La interna de La Libertad Avanza en Salta sumó una voz que difícilmente pueda ser considerada ajena a la discusión: la del diputado provincial Sergio López. En una entrevista con FM Infinito, el legislador habló de las diferencias que atraviesan al espacio y dejó una definición que, por su crudeza, termina funcionando como una radiografía del momento libertario: “Hay que distinguir cuando existen intereses distintos”.
López intentó ponerle contexto a una disputa que en las últimas semanas comenzó a hacerse cada vez más visible. “Dentro de un espacio político siempre puede haber diferencias”, planteó, aunque inmediatamente marcó un límite: “Hay que distinguir cuándo existen intereses distintos”. La aclaración no es menor, porque supone reconocer que el problema no pasa solamente por distintas maneras de pensar, sino por objetivos que eventualmente pueden no coincidir.
El diputado también puso el foco en la necesidad de construir un espacio que trascienda los nombres propios. En esa línea, sostuvo que “hay que terminar con el egocentrismo” y cuestionó el personalismo que atraviesa a la política argentina. “Deben volver las ideas”, afirmó, una frase que adquiere particular peso cuando la discusión interna de LLA parece estar cada vez más atravesada por liderazgos, posicionamientos y lugares de poder.
López también defendió la necesidad de una construcción territorial real. En declaraciones previas, el legislador había planteado que La Libertad Avanza “debe demostrar que cuenta con base territorial real” y que no alcanza con “armar y presentar lista en General Güemes y en la Capital y querer gobernar Salta sin haber, por lo menos, caminado el resto de los departamentos”.
Ese planteo permite entender buena parte del trasfondo de la discusión actual. Para López, la expansión del espacio no puede reducirse al peso electoral de Javier Milei ni a la utilización de una marca que ya tiene reconocimiento nacional. “Se requiere principios generales, doctrina, plataforma, objetivos, misión, visión”, había sostenido, reclamando “una mejor política” y una estructura capaz de echar raíces en la provincia.

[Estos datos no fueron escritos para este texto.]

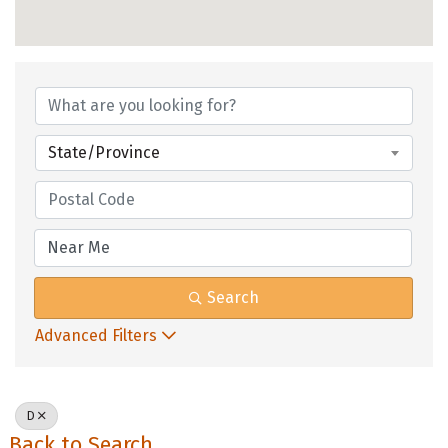
State/Province
Search
Advanced Filters
D
Back to Search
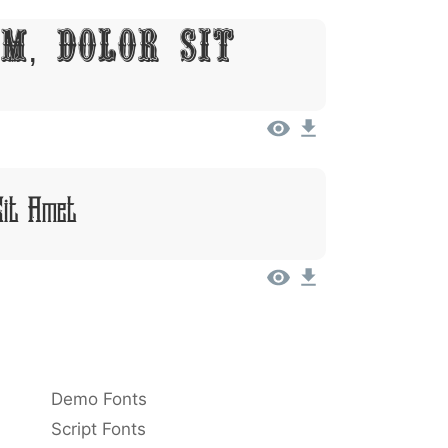
m, Dolor Sit
Sit Amet
Demo Fonts
Script Fonts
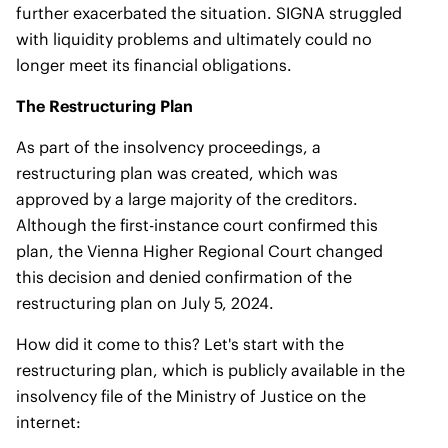
further exacerbated the situation. SIGNA struggled
with liquidity problems and ultimately could no
longer meet its financial obligations.
The Restructuring Plan
As part of the insolvency proceedings, a
restructuring plan was created, which was
approved by a large majority of the creditors.
Although the first-instance court confirmed this
plan, the Vienna Higher Regional Court changed
this decision and denied confirmation of the
restructuring plan on July 5, 2024.
How did it come to this? Let's start with the
restructuring plan, which is publicly available in the
insolvency file of the Ministry of Justice on the
internet:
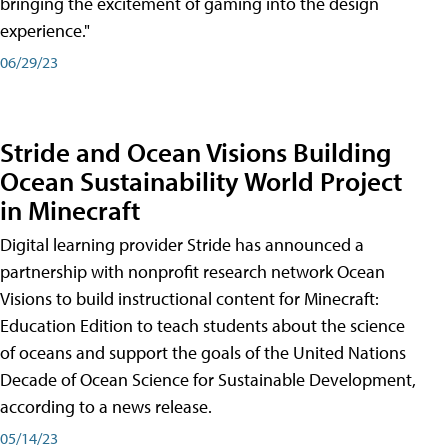
bringing the excitement of gaming into the design
experience."
06/29/23
Stride and Ocean Visions Building
Ocean Sustainability World Project
in Minecraft
Digital learning provider Stride has announced a
partnership with nonprofit research network Ocean
Visions to build instructional content for Minecraft:
Education Edition to teach students about the science
of oceans and support the goals of the United Nations
Decade of Ocean Science for Sustainable Development,
according to a news release.
05/14/23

La interna, entonces, tiene una discusión que va bastante más allá de quién se lleva mejor con quién. Está en juego qué tipo de partido pretenden construir en Salta, quiénes tendrán capacidad para conducir ese proceso y cuánto margen habrá para los distintos sectores que hoy conviven bajo el mismo sello. Y López parece querer llevar la discusión precisamente hacia ese terreno: menos personalismos y más proyecto.
“Creo que hay que terminar con el discurso vacío, los insultos y pasar a un proyecto político con propuestas serias”, había reclamado el legislador. También advirtió que “tampoco hay que subestimar al electorado” porque “la ciudadanía es inteligente y entiende”.

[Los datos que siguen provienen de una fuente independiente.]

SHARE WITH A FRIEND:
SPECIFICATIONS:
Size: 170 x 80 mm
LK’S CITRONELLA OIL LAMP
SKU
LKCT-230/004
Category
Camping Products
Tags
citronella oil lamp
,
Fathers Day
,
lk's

Sergio López se mete de lleno en una interna que hasta hace poco muchos preferían presentar como una simple suma de diferencias. El problema es que cuando un dirigente del propio espacio empieza a hablar de intereses distintos, egocentrismo, personalismos y falta de construcción territorial, la discusión ya no parece solamente una cuestión de formas. La pelea libertaria en Salta empieza a discutir algo bastante más concreto: quién quiere construir qué cosa y, sobre todo, quién pretende conducirla.